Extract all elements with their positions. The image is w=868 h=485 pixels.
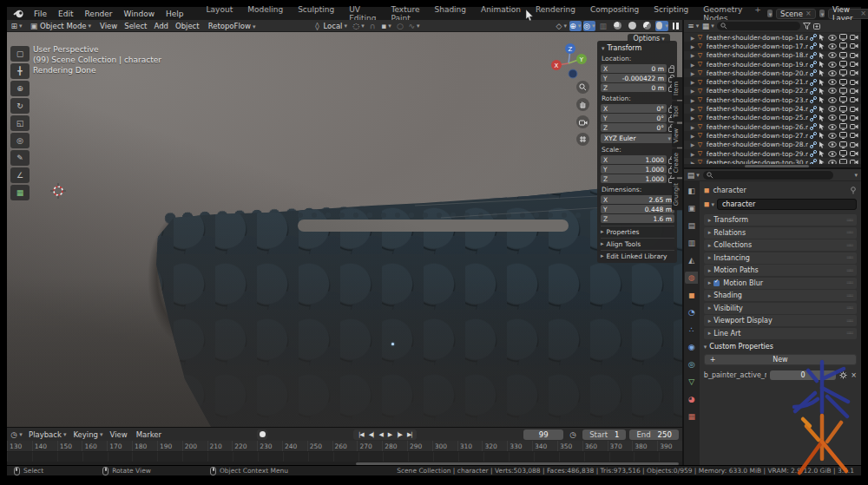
outliner-item[interactable]: ▶ ▽ feather-shoulder-down-top-30.r (684, 158, 861, 164)
outliner-item[interactable]: ▶ ▽ feather-shoulder-down-top-27.r (684, 131, 861, 140)
timeline-scrollbar[interactable] (7, 462, 682, 465)
pan-hand-button[interactable] (576, 98, 589, 111)
selectable-icon[interactable] (819, 79, 825, 86)
view-layer-selector[interactable]: View Layer× (828, 9, 868, 19)
new-collection-icon[interactable] (813, 23, 821, 30)
outliner-item[interactable]: ▶ ▽ feather-shoulder-down-top-20.r (684, 69, 861, 77)
render-disable-icon[interactable] (850, 106, 858, 113)
location-field[interactable]: X0 m (601, 64, 667, 73)
viewport-menu-item[interactable]: View (96, 22, 121, 30)
properties-panel-header[interactable]: Instancing══ (704, 252, 857, 264)
render-icon[interactable]: ▣ (685, 202, 698, 214)
xray-toggle-icon[interactable]: ▥ (597, 21, 609, 31)
render-disable-icon[interactable] (850, 88, 858, 95)
selectable-icon[interactable] (819, 69, 825, 76)
scale-tool[interactable]: ◱ (10, 115, 30, 131)
timeline-menu-item[interactable]: View (107, 430, 133, 439)
gear-icon[interactable] (839, 371, 847, 379)
custom-property-value-field[interactable]: 0 (770, 370, 837, 380)
viewport-disable-icon[interactable] (839, 88, 847, 95)
topbar-menu-item[interactable]: Render (80, 9, 118, 19)
eye-icon[interactable] (828, 97, 837, 103)
properties-panel-header[interactable]: Motion Paths══ (704, 265, 857, 276)
navigation-gizmo[interactable]: Z Y X (549, 41, 589, 81)
location-field[interactable]: Y-0.000422 m (601, 74, 667, 82)
properties-search-input[interactable] (703, 171, 833, 180)
collapsed-panel-header[interactable]: Properties (601, 226, 674, 235)
expand-arrow-icon[interactable]: ▶ (691, 124, 696, 130)
object-icon[interactable]: ◼ (685, 289, 698, 301)
zoom-button[interactable] (576, 81, 589, 94)
shading-wireframe-icon[interactable] (611, 21, 624, 31)
start-frame-field[interactable]: Start1 (582, 429, 626, 440)
filter-icon[interactable] (803, 23, 811, 29)
transport-button[interactable]: ◀| (366, 431, 376, 438)
cursor-tool[interactable]: ╋ (10, 63, 30, 79)
object-data-icon[interactable]: ▽ (685, 376, 698, 388)
custom-properties-panel-header[interactable]: Custom Properties (704, 341, 857, 352)
topbar-menu-item[interactable]: Window (119, 9, 161, 19)
viewport-disable-icon[interactable] (839, 141, 847, 148)
collapsed-panel-header[interactable]: Align Tools (601, 238, 674, 247)
render-disable-icon[interactable] (850, 150, 858, 157)
render-disable-icon[interactable] (850, 132, 858, 139)
transport-button[interactable]: |▶ (395, 431, 404, 438)
options-dropdown[interactable]: Options (628, 34, 669, 43)
properties-panel-header[interactable]: Viewport Display══ (704, 315, 857, 326)
selectable-icon[interactable] (819, 141, 825, 148)
motion-blur-checkbox[interactable] (713, 280, 720, 286)
outliner-search-input[interactable] (717, 22, 800, 30)
viewport-disable-icon[interactable] (839, 61, 847, 68)
eye-icon[interactable] (828, 151, 837, 157)
outliner-item[interactable]: ▶ ▽ feather-shoulder-down-top-18.r (684, 51, 861, 60)
eye-icon[interactable] (828, 88, 837, 94)
viewport-menu-item[interactable]: Select (121, 22, 150, 30)
texture-icon[interactable]: ▦ (685, 410, 698, 423)
blender-logo-icon[interactable] (13, 9, 24, 18)
selectable-icon[interactable] (819, 52, 825, 59)
shading-rendered-icon[interactable] (655, 21, 668, 31)
particles-icon[interactable]: ∴ (685, 324, 698, 336)
pin-icon[interactable] (850, 187, 857, 194)
scene-selector[interactable]: Scene× (776, 9, 816, 19)
rotation-field[interactable]: Z0° (601, 123, 667, 132)
snap-target-icon[interactable]: ▪ (380, 21, 392, 31)
n-panel-tab[interactable]: Create (672, 148, 682, 177)
annotate-tool[interactable]: ✎ (10, 150, 30, 166)
viewport-disable-icon[interactable] (839, 52, 847, 59)
outliner-item[interactable]: ▶ ▽ feather-shoulder-down-top-22.r (684, 87, 861, 95)
expand-arrow-icon[interactable]: ▶ (691, 62, 696, 68)
eye-icon[interactable] (828, 141, 837, 147)
outliner-editor-type-icon[interactable]: ≡ (687, 21, 700, 31)
viewport-disable-icon[interactable] (839, 43, 847, 49)
gizmos-toggle-icon[interactable]: ⊕ (569, 21, 582, 31)
viewport-canvas[interactable]: User Perspective (99) Scene Collection |… (7, 32, 682, 427)
auto-keying-record-button[interactable] (257, 429, 267, 440)
scene-unlink-icon[interactable]: × (806, 10, 812, 17)
eye-icon[interactable] (828, 35, 837, 41)
transform-orientation-dropdown[interactable]: ◊Local (307, 21, 351, 31)
render-disable-icon[interactable] (850, 79, 858, 86)
expand-arrow-icon[interactable]: ▶ (691, 106, 696, 112)
render-disable-icon[interactable] (850, 115, 858, 121)
topbar-menu-item[interactable]: Edit (53, 9, 78, 19)
properties-panel-header[interactable]: Visibility══ (704, 303, 857, 314)
outliner-item[interactable]: ▶ ▽ feather-shoulder-down-top-19.r (684, 60, 861, 69)
view-layer-browse-icon[interactable] (819, 10, 825, 17)
render-disable-icon[interactable] (850, 43, 858, 49)
scale-field[interactable]: Z1.000 (601, 174, 667, 183)
collapsed-panel-header[interactable]: Edit Linked Library (601, 250, 674, 259)
mode-dropdown[interactable]: ▣Object Mode (24, 21, 95, 31)
use-preview-range-icon[interactable]: ◷ (567, 429, 579, 440)
viewport-disable-icon[interactable] (839, 150, 847, 157)
modifiers-icon[interactable]: ◔ (685, 306, 698, 318)
shading-material-icon[interactable] (641, 21, 654, 31)
eye-icon[interactable] (828, 70, 837, 76)
timeline-menu-item[interactable]: Playback▾ (25, 430, 69, 439)
topbar-menu-item[interactable]: Help (161, 9, 189, 19)
transform-tool[interactable]: ◎ (10, 133, 30, 148)
render-disable-icon[interactable] (850, 96, 858, 103)
select-box-tool[interactable]: ▢ (10, 46, 30, 62)
shading-solid-icon[interactable] (626, 21, 639, 31)
selectable-icon[interactable] (819, 43, 825, 49)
======
EXERCISE BRIEF
Your answer should consist of each line above in which "input" appears.

RESPONSE
properties-search-input[interactable] (703, 171, 833, 180)
outliner-search-input[interactable] (717, 22, 800, 30)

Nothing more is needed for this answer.